寇禮徵回身,看了一眼自己準備的訟詞,喝了一口茶,不得不說他很緊張,深吸了口氣,他重新回來,道:“只能證明,我的請訟人在某個時間段內,他曾經燒過行頭房的地龍,而同樣的,那塊布料也並不能證明,是死者蘇八孃的。”
“所以,”寇禮徵看着杜九言,道:“杜先生,我認爲您方纔辯訟時,所有呈上來的證據,都不具備唯一性和確實性,更無法通過這些零碎的證據和證詞,來證明,我的請訟人是殺人兇手,他殺了蘇八娘。”
杜九言看着寇禮徵,目露欣賞,微微點頭。
寇禮徵將手攏在袖子裡不露痕跡地擦了手心裡的汗。
他比他自己想象的要緊張的多,但好在想說的,整理過的點,他都完整的表達出來了。
“以上,是對於我請訟人殺人的指控我所做的辯訟。”寇禮徵道:“至於他放火,此事王爺親眼所見,我不再辯訟,請大人明辨!”
這個時候大家才明白,他所謂要訟的有罪,只是對於常柳放火一事的認可,而非是他殺人之罪。
齊代青微微頷首,看向杜九言。
宋吉藝很焦急,盯着杜九言想要說什麼,急的面紅脖子粗。
“你看看人家,多厲害!”杜九言瞪了一眼宋吉藝,“再看看你。下次你上場。”
宋吉藝癟着嘴一臉的委屈。
“很精彩,”杜九言撫掌,和寇禮徵道:“實際上,按照我以往的套路,我此刻應該再拿出一二三個證人或者證據,砸在被告人的臉上,讓他無地自容,羞愧到想死!”
“但是很可惜,這個案件太過完美,以至於我查了幾日,所得的收穫,僅僅只有這些。”她說着,環顧四周,目光落在常柳得意的臉上,忽然大聲道:“但我依然要用這僅有的證據,來證明那些做過惡事的人的惡!”
“好!”有人道:“杜先生,您說的太對了。”
杜九言拱手,轉身過來道:“先辯第一點,爲何在被告人時間線沒有確鑿的證人以及證據、不夠明朗和肯定的時候,我爲什麼能夠確定,那個晚上去殺蘇八孃的人,只有常柳!”
寇禮徵很緊張地看她。
他也很想聽聽,杜九言要怎麼在這樣有限的證據和條件下去辯訟。
“在我說之前,首先有一點要和大家說明,這個案子的兇手不管是誰,但能確認的,就是這個兇手,他是杭家班的人。”杜九言看向齊代青,看向寇禮徵,“大人和寇先生,意下如何?”

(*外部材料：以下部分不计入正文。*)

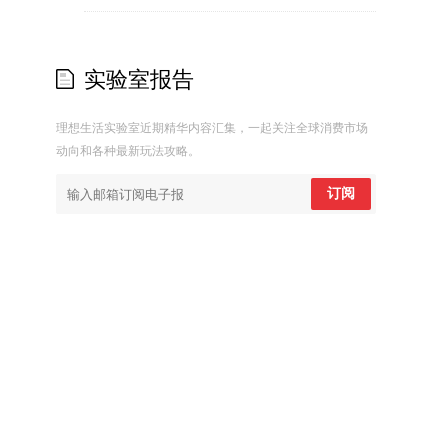
实验室报告
理想生活实验室近期精华内容汇集，一起关注全球消费市场
动向和各种最新玩法攻略。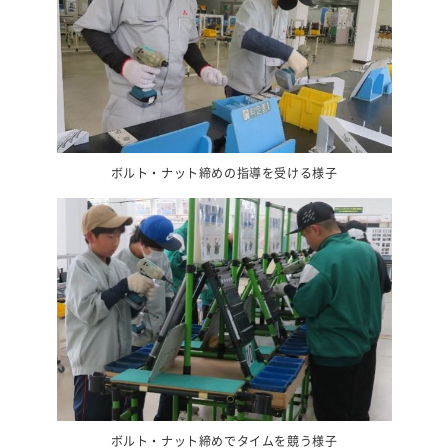
ボルト・ナット締めの指導を受ける様子
ボルト・ナット締めでタイムを競う様子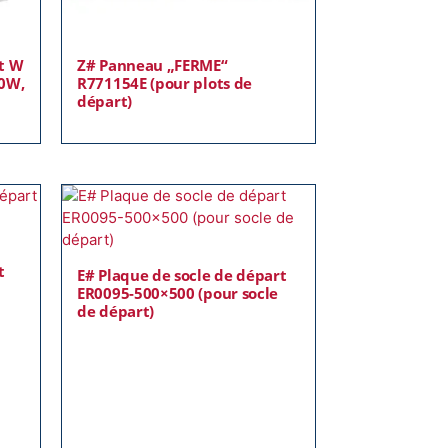
rt W
Z# Panneau „FERME“
80W,
R771154E (pour plots de
départ)
t
E# Plaque de socle de départ
ER0095-500×500 (pour socle
de départ)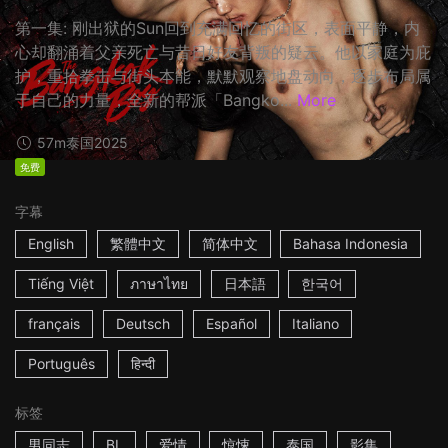
第一集: 刚出狱的Sun回到充满回忆的街区，表面平静，内
心却翻涌着父亲死亡与昔日好友背叛的疑云。他以家庭为庇
护，重拾拳击与街头本能，默默观察地盘动向，逐步布局属
于自己的力量，全新的帮派「Bangko...
More
57m
泰国
2025
免费
字幕
English
繁體中文
简体中文
Bahasa Indonesia
Tiếng Việt
ภาษาไทย
日本語
한국어
français
Deutsch
Español
Italiano
Português
हिन्दी
标签
男同志
BL
爱情
惊悚
泰国
影集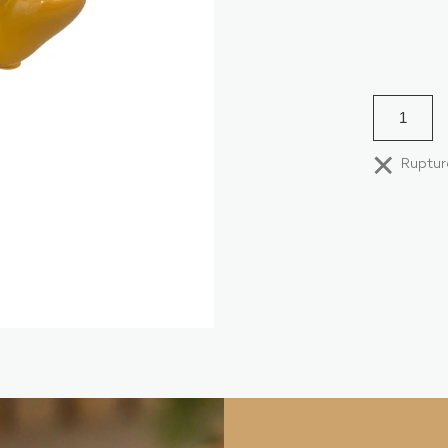
Ruptur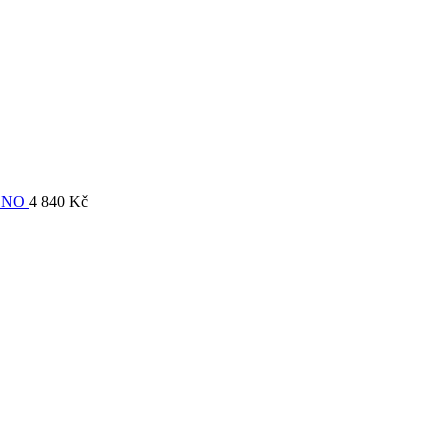
ONO
4 840
Kč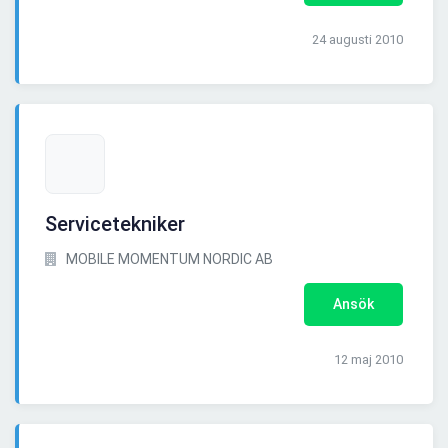
24 augusti 2010
Servicetekniker
MOBILE MOMENTUM NORDIC AB
Ansök
12 maj 2010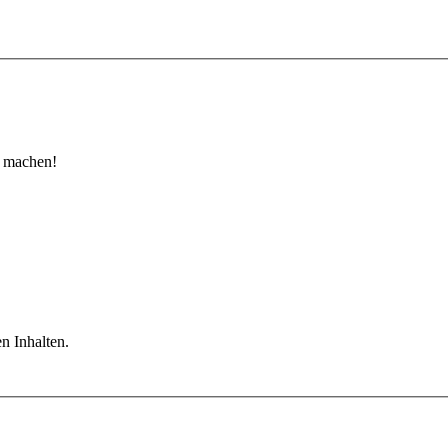
u machen!
n Inhalten.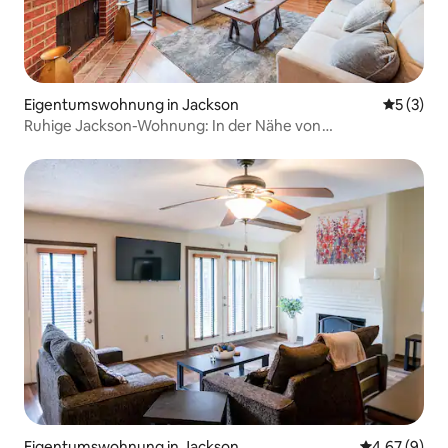
Eigentumswohnung in Jackson
Durchsch
5 (3)
Ruhige Jackson-Wohnung: In der Nähe von
Krankenhäusern und Hochschulen
Eigentumswohnung in Jackson
Durchschnitt
4,67 (9)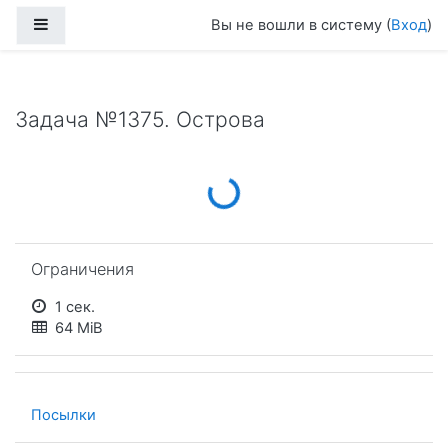
Перейти к основному содержанию
Боковая панель
Вы не вошли в систему (
Вход
)
Задача №1375. Острова
Loading...
Пропустить Ограничения
Ограничения
1 сек.
64 MiB
Посылки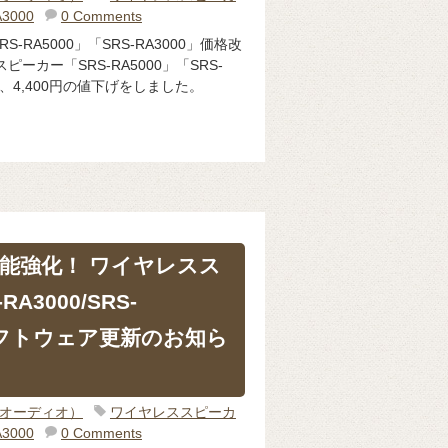
A3000
0 Comments
-RA5000」「SRS-RA3000」価格改
ーカー「SRS-RA5000」「SRS-
し、4,400円の値下げをしました。
能強化！ ワイヤレスス
A3000/SRS-
ソフトウェア更新のお知ら
o（オーディオ）
ワイヤレススピーカ
A3000
0 Comments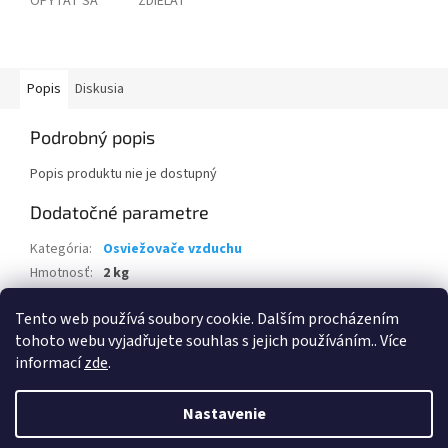
OPÝTAŤ SA
ZDIEĽAŤ
Popis
Diskusia
Podrobný popis
Popis produktu nie je dostupný
Dodatočné parametre
Kategória
:
Osviežovače vzduchu
Hmotnosť
:
2 kg
EAN
:
5999109543837
Tento web používá soubory cookie. Dalším procházením
Položka bola vypredaná…
tohoto webu vyjadřujete souhlas s jejich používáním.. Více
informací
zde
.
Z
á
Nastavenie
Vytvoril Shoptet
p
ä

齊代青頷首,“是,從死者死亡的時間以及死後的種種,確實可以肯定,兇手是杭家班的人。”
寇禮徵也不否認這一點,但還是很謹慎地道:“我沒有調查,不好給先生定論。”
“沒關係,你聽着就好了。”杜九言道:“第一,常梨看到兇手的影子,但常班主等人來時,兇手卻消失了。在短短的時間內,兇手憑空是不可能做到的。就如我前面所說,他唯一能做的,就只有混在人羣之中。”
“第二,案發地龍是燒熱的,那麼一個外人來殺蘇八娘,他如何那麼順利的如同在家裡一樣,找到炭燒地龍,並用板車拖運蘇八娘,並在她死後,完成了一系列的詭異的只有熟悉這個行當的人才能做到的佈置安排。”
“綜上,結論就是這個兇手,必然是杭家班的人。”
杜九言走了兩步停下來,又道:“有了這個大前提,我們再來看杭家班裡當天晚上,能夠做到這些事情的人,有哪些?”

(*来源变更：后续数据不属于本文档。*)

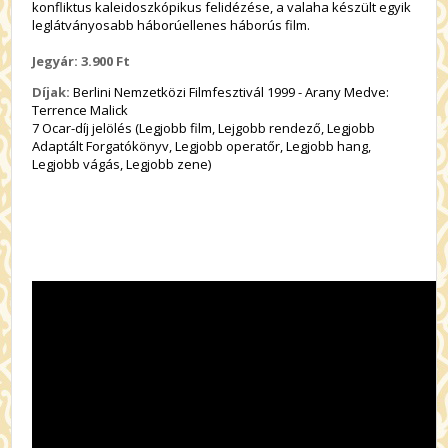
konfliktus kaleidoszkópikus felidézése, a valaha készült egyik
leglátványosabb háborúellenes háborús film.
Jegyár: 3.900 Ft
Díjak:
Berlini Nemzetközi Filmfesztivál 1999 - Arany Medve:
Terrence Malick
7 Ocar-díj jelölés (Legjobb film, Lejgobb rendező, Legjobb
Adaptált Forgatókönyv, Legjobb operatőr, Legjobb hang,
Legjobb vágás, Legjobb zene)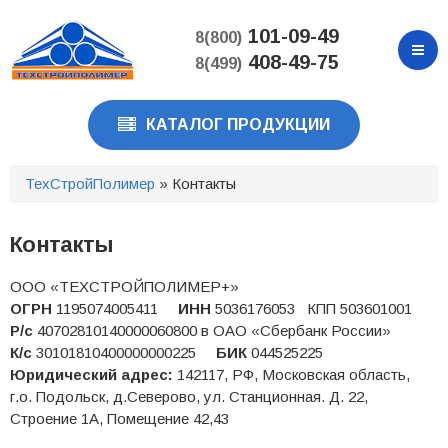
Перейти
к
101-09-49
8(800)
основному
408-49-75
8(499)
содержанию
КАТАЛОГ ПРОДУКЦИИ
ТехСтройПолимер
» Контакты
Контакты
ООО «ТЕХСТРОЙПОЛИМЕР+»
ОГРН
1195074005411
ИНН
5036176053 КПП 503601001
Р/с
40702810140000060800 в ОАО «Сбербанк России»
К/с
30101810400000000225
БИК
044525225
Юридический адрес:
142117, РФ, Московская область,
г.о. Подольск, д.Северово, ул. Станционная. Д. 22,
Строение 1А, Помещение 42,43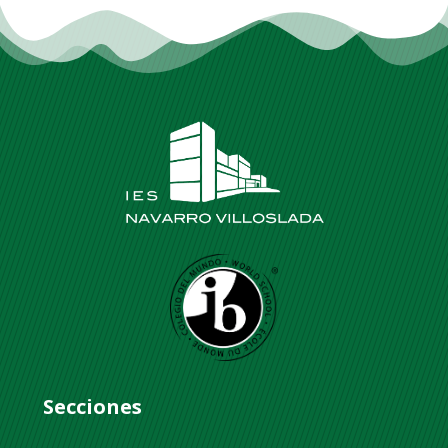
Secciones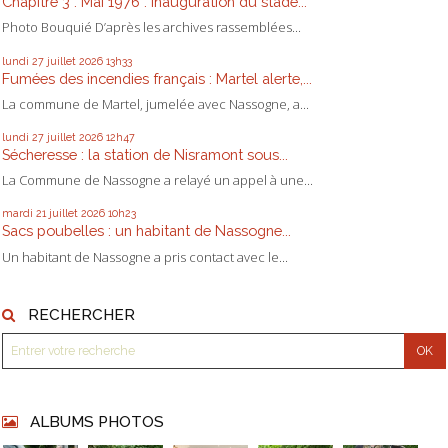
Chapitre 3 : Mai 1976 : inauguration du stade...
Photo Bouquié D’après les archives rassemblées...
lundi 27
juillet 2026
13h33
Fumées des incendies français : Martel alerte,...
La commune de Martel, jumelée avec Nassogne, a...
lundi 27
juillet 2026
12h47
Sécheresse : la station de Nisramont sous...
La Commune de Nassogne a relayé un appel à une...
mardi 21
juillet 2026
10h23
Sacs poubelles : un habitant de Nassogne...
Un habitant de Nassogne a pris contact avec le...
RECHERCHER
ALBUMS PHOTOS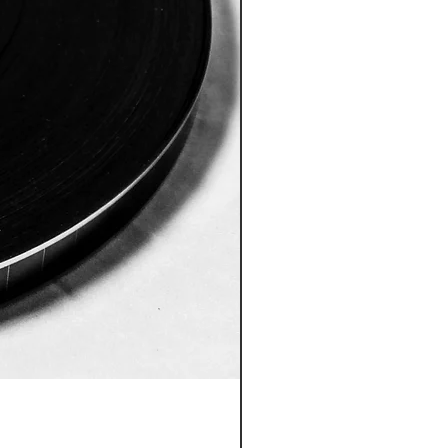
ID:8005 Akshobhya Mantra
ราคา
US$180.00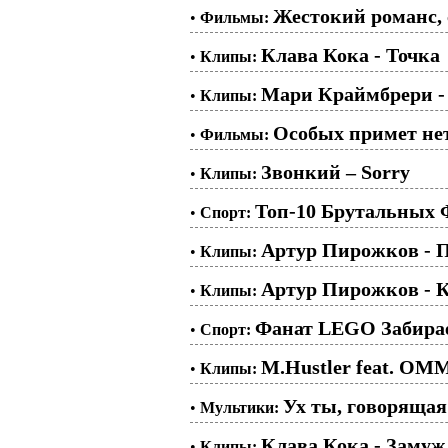
Жестокий романс, 
•
Фильмы:
Клава Кока - Точка
•
Клипы:
Мари Краймбрери -
•
Клипы:
Особых примет нет,
•
Фильмы:
Звонкий – Sorry
•
Клипы:
Топ-10 Брутальных
•
Спорт:
Артур Пирожков - 
•
Клипы:
Артур Пирожков - 
•
Клипы:
Фанат LEGO Забирае
•
Спорт:
M.Hustler feat. OMM
•
Клипы:
Ух ты, говорящая
•
Мультики:
Клава Кока - Замуж
•
Клипы: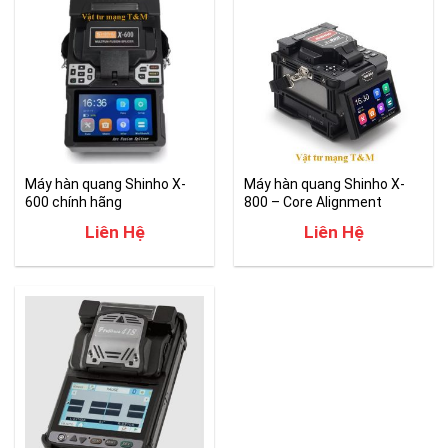
Máy hàn quang Shinho X-
Máy hàn quang Shinho X-
600 chính hãng
800 – Core Alignment
Liên Hệ
Liên Hệ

“常班主,他今年五十有六,在體力上我認爲他能做到拖運死者。但是,他沒有理由和動機,去費勁殺蘇八娘。因爲這是杭家班目前以及兩年內,唯一的臺柱子!”
“除非他不想繼續辦杭家班。答案是否定的。他爲了這些孩子爲了曾經對師父的承諾,他苦苦支撐幾十年,沒有任何理由和嫉恨,讓他去毀滅自己的心血。”

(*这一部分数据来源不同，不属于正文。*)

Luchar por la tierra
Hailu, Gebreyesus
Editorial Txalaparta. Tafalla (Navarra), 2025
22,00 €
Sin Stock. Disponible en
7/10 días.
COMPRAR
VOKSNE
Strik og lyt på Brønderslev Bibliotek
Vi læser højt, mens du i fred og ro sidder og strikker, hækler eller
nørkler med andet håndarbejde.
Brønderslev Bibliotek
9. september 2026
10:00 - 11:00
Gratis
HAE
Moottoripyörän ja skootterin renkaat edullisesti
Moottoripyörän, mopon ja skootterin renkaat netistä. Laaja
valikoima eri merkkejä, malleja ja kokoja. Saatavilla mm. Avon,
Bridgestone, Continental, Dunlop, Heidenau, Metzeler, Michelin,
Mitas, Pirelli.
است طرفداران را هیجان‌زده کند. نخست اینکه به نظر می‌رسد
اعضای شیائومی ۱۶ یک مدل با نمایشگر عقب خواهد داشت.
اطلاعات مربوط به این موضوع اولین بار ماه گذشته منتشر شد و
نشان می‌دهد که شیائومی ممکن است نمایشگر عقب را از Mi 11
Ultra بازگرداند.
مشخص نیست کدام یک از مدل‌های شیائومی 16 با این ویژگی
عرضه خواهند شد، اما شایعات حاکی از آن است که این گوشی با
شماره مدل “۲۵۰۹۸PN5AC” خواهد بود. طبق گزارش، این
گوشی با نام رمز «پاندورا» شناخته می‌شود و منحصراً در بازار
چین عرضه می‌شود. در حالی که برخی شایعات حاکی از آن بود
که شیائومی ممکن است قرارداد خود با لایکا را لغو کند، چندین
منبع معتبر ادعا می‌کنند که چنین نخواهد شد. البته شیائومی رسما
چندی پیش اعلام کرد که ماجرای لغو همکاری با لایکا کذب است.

杜九言道:“還有誰?樂隊的幾位老師傅,他們之中最年輕的今年四十八歲,但是你們可能不知道,這些人或身體不好,或腿腳不便或垂垂老矣,在經年的病魔以及困苦的磨難之後,拉或敲響樂器已是盡了全力。”
“就算能,他們之間並沒有利益衝突,蘇八孃的死,對於他們來說,只有弊沒有利。”
“除此以外,七位樂師住在裡間的院子裡,分了兩個房間,他們彼此之間相互能證明對方的時間。結論是,他們沒有機會。”
“還有誰?”杜九言道:“七位十歲以下的孩子?做不到!”
“十歲左右的?”杜九言搖頭,“做不到!”
“十四歲以下的七個孩子!”杜九言拱手和齊代青道:“大人,我要求傳這些孩子們上來!”
齊代青頷首。
杭家班中,所有孩子們上來,他們沒有人是胖的或是強壯的,杜九言道:“我在無法確定兇手的時候,曾經試過,他們之中誰能拖的動死者。”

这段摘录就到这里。